Hard regexp problem

Discussion in 'Perl Misc' started by Aaron Sherman, Oct 23, 2004.

  1. I was stumped for a while today, when I ran into a regular expression
    problem. Now, I'm a pretty good regexp hacker, but this problem was so
    constrained and seemed at first glance to be so wrong for a regexp
    that I didn't think it could be done. However, in specifying it to a
    friend, I realized that it could.

    I'm curious to see if there's a better solution.

    The problem is this: You have a function call in a library that takes
    a regexp, anchors it on both ends by adding "^" and "$" to the
    beginning end, and then applies that to an input string.

    sub foo {
    my $re = shift;
    my $in = <STDIN>;
    die "'$in' is bad" unless $in =~ /^$re$/;
    }

    It exits with an error if the string does not match the regexp. I
    wanted to accept strings that did NOT contain a particular substring.
    Normally, I would have written:

    !/xyz/

    But a) my regexp is going to have to match the whole line, which the
    above does not, and b) I can't tell the function to negate the regexp.

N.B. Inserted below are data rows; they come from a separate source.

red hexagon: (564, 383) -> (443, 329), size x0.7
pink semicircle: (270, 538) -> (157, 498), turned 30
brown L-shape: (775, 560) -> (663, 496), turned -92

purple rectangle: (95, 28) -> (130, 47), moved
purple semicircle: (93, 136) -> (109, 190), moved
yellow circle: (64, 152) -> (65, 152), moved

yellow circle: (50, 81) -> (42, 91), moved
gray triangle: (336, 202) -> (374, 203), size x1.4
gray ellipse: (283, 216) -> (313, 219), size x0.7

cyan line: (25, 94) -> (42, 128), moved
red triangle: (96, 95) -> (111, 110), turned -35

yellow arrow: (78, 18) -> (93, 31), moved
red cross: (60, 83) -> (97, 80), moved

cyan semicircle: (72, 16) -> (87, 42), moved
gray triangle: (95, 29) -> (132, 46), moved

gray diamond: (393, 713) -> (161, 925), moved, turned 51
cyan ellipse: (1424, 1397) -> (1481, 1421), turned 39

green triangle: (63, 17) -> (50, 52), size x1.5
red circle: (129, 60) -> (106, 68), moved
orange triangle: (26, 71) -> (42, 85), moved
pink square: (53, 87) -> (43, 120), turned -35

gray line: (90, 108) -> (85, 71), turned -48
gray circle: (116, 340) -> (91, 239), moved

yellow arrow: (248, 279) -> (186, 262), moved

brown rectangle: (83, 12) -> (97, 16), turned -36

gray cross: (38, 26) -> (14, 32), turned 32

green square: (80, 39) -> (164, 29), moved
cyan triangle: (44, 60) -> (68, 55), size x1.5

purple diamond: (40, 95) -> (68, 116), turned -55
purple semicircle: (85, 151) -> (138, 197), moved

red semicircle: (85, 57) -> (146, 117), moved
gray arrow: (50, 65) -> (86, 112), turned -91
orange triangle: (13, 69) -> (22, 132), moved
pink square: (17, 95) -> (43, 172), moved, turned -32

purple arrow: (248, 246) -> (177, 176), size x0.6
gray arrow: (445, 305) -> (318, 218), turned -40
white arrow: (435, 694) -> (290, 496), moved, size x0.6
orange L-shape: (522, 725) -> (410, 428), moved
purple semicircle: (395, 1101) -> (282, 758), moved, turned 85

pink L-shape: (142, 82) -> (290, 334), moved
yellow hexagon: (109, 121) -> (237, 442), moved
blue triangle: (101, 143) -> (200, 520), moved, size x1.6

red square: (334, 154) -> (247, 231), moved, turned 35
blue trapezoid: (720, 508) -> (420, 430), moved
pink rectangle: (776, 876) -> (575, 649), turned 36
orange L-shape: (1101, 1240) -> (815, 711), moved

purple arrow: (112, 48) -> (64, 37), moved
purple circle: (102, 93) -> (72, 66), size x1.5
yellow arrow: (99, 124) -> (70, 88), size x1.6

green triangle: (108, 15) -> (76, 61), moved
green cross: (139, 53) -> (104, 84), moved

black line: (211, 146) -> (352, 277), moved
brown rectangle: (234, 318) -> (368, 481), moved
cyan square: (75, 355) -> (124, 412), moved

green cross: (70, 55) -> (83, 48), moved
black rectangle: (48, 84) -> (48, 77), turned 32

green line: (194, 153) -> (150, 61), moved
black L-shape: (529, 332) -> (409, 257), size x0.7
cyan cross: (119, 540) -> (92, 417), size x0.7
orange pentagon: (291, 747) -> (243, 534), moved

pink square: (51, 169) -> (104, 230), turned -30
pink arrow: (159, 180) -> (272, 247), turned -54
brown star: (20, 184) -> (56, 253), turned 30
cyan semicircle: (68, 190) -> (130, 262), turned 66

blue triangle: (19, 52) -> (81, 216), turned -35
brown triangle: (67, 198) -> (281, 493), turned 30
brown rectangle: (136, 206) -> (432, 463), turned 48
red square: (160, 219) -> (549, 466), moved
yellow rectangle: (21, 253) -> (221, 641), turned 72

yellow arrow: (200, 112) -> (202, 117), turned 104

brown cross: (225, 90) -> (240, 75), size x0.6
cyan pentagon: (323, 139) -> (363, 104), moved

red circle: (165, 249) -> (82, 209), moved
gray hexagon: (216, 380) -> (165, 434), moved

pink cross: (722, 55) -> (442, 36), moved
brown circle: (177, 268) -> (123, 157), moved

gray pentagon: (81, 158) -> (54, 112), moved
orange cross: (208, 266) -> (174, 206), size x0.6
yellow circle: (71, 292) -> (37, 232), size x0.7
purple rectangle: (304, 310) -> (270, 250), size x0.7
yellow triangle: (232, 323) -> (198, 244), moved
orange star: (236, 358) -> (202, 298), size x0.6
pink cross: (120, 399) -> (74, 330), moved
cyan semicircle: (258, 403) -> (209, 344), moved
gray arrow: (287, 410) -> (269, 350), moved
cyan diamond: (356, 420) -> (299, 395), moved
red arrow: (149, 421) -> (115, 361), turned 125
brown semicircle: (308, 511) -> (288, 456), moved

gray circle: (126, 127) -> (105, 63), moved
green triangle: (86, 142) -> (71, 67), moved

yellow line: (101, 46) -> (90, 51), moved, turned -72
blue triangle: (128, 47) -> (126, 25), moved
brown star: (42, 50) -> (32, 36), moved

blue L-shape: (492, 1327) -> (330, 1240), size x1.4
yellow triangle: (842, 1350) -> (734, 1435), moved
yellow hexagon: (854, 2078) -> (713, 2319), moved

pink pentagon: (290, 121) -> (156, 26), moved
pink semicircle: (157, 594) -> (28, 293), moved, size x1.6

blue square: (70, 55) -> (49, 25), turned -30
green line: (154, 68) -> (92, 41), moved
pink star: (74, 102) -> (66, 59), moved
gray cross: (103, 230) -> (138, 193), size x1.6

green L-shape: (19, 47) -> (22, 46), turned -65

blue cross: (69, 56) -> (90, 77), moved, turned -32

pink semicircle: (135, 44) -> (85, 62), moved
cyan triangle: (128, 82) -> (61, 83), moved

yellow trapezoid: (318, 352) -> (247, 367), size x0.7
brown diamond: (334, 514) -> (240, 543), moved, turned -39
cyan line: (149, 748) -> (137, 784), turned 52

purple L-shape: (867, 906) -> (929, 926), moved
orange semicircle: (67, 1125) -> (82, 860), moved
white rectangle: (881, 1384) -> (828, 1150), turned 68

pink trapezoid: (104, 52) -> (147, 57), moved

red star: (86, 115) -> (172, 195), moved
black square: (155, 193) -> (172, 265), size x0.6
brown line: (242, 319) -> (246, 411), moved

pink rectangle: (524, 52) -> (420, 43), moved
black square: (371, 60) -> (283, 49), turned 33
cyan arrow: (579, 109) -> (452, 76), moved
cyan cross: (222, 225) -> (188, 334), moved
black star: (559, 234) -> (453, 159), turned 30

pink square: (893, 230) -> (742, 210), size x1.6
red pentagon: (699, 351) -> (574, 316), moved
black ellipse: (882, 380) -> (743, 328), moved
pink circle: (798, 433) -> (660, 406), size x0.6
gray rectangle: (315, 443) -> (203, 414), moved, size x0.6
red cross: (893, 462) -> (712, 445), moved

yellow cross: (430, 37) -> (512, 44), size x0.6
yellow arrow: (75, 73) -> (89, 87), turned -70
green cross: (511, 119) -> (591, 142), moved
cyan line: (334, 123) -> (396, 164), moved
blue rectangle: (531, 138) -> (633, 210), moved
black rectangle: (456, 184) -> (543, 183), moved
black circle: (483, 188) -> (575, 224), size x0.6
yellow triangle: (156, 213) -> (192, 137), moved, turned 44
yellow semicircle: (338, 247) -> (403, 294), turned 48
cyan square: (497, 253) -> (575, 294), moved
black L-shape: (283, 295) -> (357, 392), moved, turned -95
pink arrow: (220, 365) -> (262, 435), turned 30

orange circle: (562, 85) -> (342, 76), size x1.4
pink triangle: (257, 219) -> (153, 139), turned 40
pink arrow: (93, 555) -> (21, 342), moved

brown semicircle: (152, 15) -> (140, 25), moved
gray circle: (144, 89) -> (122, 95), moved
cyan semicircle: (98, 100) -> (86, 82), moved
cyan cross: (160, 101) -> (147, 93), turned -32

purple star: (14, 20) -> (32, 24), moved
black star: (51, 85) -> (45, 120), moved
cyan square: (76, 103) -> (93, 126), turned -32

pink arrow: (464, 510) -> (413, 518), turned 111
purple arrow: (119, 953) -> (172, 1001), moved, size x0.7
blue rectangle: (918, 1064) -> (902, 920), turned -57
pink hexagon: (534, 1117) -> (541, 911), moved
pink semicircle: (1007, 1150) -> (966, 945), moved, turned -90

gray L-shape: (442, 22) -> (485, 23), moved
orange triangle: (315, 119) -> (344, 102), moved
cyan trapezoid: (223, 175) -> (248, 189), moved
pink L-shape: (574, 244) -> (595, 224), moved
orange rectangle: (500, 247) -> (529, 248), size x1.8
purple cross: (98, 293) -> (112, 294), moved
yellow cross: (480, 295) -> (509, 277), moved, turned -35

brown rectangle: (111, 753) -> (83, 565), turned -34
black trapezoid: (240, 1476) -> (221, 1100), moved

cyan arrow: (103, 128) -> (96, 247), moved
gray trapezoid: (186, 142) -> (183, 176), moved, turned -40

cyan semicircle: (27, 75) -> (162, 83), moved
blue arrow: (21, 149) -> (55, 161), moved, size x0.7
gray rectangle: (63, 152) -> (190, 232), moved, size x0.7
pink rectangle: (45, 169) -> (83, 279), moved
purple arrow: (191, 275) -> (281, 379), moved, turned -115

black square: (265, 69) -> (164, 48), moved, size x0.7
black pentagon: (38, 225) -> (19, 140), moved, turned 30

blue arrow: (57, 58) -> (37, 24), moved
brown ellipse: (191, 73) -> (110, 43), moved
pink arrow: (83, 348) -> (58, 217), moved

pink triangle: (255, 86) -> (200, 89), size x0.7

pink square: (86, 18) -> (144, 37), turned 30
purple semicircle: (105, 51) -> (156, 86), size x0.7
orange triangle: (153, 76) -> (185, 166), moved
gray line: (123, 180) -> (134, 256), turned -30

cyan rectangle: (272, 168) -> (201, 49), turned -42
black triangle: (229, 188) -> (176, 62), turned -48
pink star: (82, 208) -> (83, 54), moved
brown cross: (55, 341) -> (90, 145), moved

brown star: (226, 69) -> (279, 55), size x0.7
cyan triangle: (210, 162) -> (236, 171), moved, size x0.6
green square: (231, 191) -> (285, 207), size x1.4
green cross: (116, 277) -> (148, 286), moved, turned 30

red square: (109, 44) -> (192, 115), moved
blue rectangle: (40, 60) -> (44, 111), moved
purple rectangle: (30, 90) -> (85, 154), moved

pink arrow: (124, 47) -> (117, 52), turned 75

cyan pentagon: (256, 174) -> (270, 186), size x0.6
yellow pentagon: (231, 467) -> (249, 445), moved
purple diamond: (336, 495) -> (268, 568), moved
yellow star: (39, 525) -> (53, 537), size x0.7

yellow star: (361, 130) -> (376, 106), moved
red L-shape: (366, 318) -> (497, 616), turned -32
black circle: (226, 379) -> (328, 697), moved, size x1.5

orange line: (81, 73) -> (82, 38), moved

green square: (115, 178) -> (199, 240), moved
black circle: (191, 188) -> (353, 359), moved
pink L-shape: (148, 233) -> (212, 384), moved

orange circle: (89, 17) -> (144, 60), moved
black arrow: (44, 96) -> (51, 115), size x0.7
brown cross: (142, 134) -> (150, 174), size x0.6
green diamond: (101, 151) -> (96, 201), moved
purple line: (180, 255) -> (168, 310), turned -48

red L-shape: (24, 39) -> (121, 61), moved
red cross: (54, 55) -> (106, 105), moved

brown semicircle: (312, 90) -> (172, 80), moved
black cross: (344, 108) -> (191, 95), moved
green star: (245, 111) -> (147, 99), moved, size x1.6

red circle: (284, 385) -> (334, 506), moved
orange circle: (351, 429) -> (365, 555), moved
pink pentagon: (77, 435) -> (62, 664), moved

    In the end, this is what I came up with:

    qr{((?=[^x]|x[^y]|xy[^z]).)*}

    That was the final version. I had done this previously:

    qr{([^x]|x[^y]|xy[^z])*}

    but that fails on:

    xyxyz

    which it allows to slip through because it consumes the leading "xyx"
    on the first pass.
    Aaron Sherman, Oct 23, 2004
    #1
    1. Advertising

  2. Abigail wrote:
    > Aaron Sherman () wrote on MMMMLXX September
    > MCMXCIII in <URL:news:>:
    > () I was stumped for a while today, when I ran into a regular expression
    > () problem. Now, I'm a pretty good regexp hacker, but this problem was so
    > () constrained and seemed at first glance to be so wrong for a regexp
    > () that I didn't think it could be done. However, in specifying it to a
    > () friend, I realized that it could.
    > ()
    > () I'm curious to see if there's a better solution.
    > ()
    > () The problem is this: You have a function call in a library that takes
    > () a regexp, anchors it on both ends by adding "^" and "$" to the
    > () beginning end, and then applies that to an input string.
    > ()
    > () sub foo {
    > () my $re = shift;
    > () my $in = <STDIN>;
    > () die "'$in' is bad" unless $in =~ /^$re$/;
    > () }
    > ()
    > () It exits with an error if the string does not match the regexp. I
    > () wanted to accept strings that did NOT contain a particular substring.
    > () Normally, I would have written:
    > ()
    > () !/xyz/
    >
    > /^[^x]*(?:x(?!yx)[^x]*)*$/
    >
    > Or:
    >
    > /^(?:(?!xyz).)*$/
    >


    Er no,

    /^(?!.*xyz).*$/

    There have been numerous previous threads on this question.
    Brian McCauley, Oct 23, 2004
    #2
    1. Advertising

  3. On 22 Oct 2004, Aaron Sherman wrote:

    >I was stumped for a while today, when I ran into a regular expression
    >problem. Now, I'm a pretty good regexp hacker, but this problem was so
    >constrained and seemed at first glance to be so wrong for a regexp
    >that I didn't think it could be done. However, in specifying it to a
    >friend, I realized that it could.
    >
    >I'm curious to see if there's a better solution.
    >
    >The problem is this: You have a function call in a library that takes
    >a regexp, anchors it on both ends by adding "^" and "$" to the
    >beginning end, and then applies that to an input string.
    >
    > sub foo {
    > my $re = shift;
    > my $in = <STDIN>;
    > die "'$in' is bad" unless $in =~ /^$re$/;
    > }
    >
    >It exits with an error if the string does not match the regexp. I
    >wanted to accept strings that did NOT contain a particular substring.
    >Normally, I would have written:
    >
    > !/xyz/
    >
    >But a) my regexp is going to have to match the whole line, which the
    >above does not, and b) I can't tell the function to negate the regexp.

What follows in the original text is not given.